Anyway, there is an option to use a custom parser with the option "huge_tree" (http://stackoverflow.com/questions/11850345/using-python-lxml-etree-for-huge-xml-files). Would this be an option or is there another way of parsing large xml-files, for example in chunks?

reply: 'HTTP/1.1 200 OK\r\n'
header: Date: Wed, 27 Jan 2016 14:13:59 GMT
header: Accept-Ranges: bytes
header: path_list_total_files: 779917
header: path_list_total_folders: 90361
header: Content-Type: text/xml
header: Transfer-Encoding: chunked
header: Server: Jetty(8.1.4.v20120524)
DEBUG:requests.packages.urllib3.connectionpool:"GET /jfs/XX/Jotta/Sync/Backup2?mode=list HTTP/1.1" 200 None
Traceback (most recent call last):
  File "C:\Python27\Scripts\jotta-download-script.py", line 9, in <module>
    load_entry_point('jottalib==0.4.1.post1', 'console_scripts', 'jotta-download')()
  File "c:\python27\lib\site-packages\jottalib\cli.py", line 258, in download
    fileTree = remote_object.filedirlist().tree #Download the folder tree
  File "c:\python27\lib\site-packages\jottalib\JFS.py", line 304, in filedirlist
    return self.jfs.getObject(url)
  File "c:\python27\lib\site-packages\jottalib\JFS.py", line 851, in getObject
    o = self.get(url)
  File "c:\python27\lib\site-packages\jottalib\JFS.py", line 839, in get
    o = lxml.objectify.fromstring(self.raw(url))
  File "src/lxml/lxml.objectify.pyx", line 1801, in lxml.objectify.fromstring (src\lxml\lxml.objectify.c:26755)
  File "src/lxml/lxml.etree.pyx", line 3213, in lxml.etree.fromstring (src\lxml\lxml.etree.c:82934)
  File "src/lxml/parser.pxi", line 1819, in lxml.etree._parseMemoryDocument (src\lxml\lxml.etree.c:124533)
  File "src/lxml/parser.pxi", line 1707, in lxml.etree._parseDoc (src\lxml\lxml.etree.c:123074)
  File "src/lxml/parser.pxi", line 1079, in lxml.etree._BaseParser._parseDoc (src\lxml\lxml.etree.c:117114)
  File "src/lxml/parser.pxi", line 573, in lxml.etree._ParserContext._handleParseResultDoc (src\lxml\lxml.etree.c:110510)
  File "src/lxml/parser.pxi", line 683, in lxml.etree._handleParseResult (src\lxml\lxml.etree.c:112276)
  File "src/lxml/parser.pxi", line 624, in lxml.etree._raiseParseError (src\lxml\lxml.etree.c:111367)
lxml.etree.XMLSyntaxError: None

antonhagg commented 8 years ago

So I have found a workaround for this by first writing the xml to a file and then reading it into memory.

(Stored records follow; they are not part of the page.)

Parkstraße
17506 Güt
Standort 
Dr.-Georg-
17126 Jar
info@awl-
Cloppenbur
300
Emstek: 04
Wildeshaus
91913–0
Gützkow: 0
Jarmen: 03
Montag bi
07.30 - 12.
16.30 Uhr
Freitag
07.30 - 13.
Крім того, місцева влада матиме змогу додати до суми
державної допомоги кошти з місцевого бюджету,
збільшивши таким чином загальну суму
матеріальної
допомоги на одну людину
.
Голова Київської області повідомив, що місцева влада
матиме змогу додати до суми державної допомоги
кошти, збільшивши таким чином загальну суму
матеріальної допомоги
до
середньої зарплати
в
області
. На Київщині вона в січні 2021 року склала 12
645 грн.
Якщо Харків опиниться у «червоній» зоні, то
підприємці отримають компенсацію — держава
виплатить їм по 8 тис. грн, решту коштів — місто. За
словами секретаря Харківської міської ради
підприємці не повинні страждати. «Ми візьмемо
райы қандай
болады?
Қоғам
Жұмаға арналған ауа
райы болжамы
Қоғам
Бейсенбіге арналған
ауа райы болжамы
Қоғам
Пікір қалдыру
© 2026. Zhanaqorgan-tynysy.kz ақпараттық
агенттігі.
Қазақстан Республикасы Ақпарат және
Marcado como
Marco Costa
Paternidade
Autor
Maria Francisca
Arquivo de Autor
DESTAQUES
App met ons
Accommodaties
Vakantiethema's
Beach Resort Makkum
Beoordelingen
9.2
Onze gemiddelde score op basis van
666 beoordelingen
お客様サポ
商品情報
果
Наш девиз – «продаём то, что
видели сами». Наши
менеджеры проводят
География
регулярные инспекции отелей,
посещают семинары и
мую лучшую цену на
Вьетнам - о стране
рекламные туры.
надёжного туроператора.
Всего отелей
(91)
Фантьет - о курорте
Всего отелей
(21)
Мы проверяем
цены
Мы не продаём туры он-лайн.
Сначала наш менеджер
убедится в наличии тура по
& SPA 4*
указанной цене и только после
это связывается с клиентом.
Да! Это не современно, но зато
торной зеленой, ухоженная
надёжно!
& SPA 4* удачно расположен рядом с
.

This means that it doesn't have to have them both in memory at the same time. Is this an acceptable solution?

def get(self, url):
        'Make a GET request for url and return the response content as a generic lxml object'    
        url = self.escapeUrl(url)
        if "?mode=list" in url: #Check if we are requested a full tree of the directory
            if os.path.exists('temp.xml'):
                os.remove('temp.xml') 
            with open("temp.xml", "w") as text_file:
                text_file.write(self.raw(url))
            o = lxml.objectify.parse("temp.xml")
            o = o.getroot()
            if os.path.exists('temp.xml'):
               os.remove('temp.xml') 
        else:
            o = lxml.objectify.fromstring(self.raw(url))
        if o.tag == 'error':
            JFSError.raiseError(o, url)
        return o

havardgulldahl commented 8 years ago

Hey @antonhagg, I think you are right, we need to do something to limit our resource requirements. I'll take a look at your code, thanks!

havardgulldahl commented 8 years ago

Maybe we could try to create a StringIO object and , if we see that the file is really big, we write it to disk.

Then we parse with objectify.parse(fileobject).

antonhagg commented 8 years ago

Sounds like a good idea, won't have time to do anything until August. So if anyone else is up for the job, feel free. =)

havardgulldahl commented 8 years ago

@antonhagg I had a go at it, will you please test to see if current code in master works for you now?

antonhagg commented 8 years ago

Since "folder download" is not in the 0.5.1 release, I will have to add that first. Tried a new innstallation of the 0.5.1, but ran into a lot of trouble... will have to sort that out first.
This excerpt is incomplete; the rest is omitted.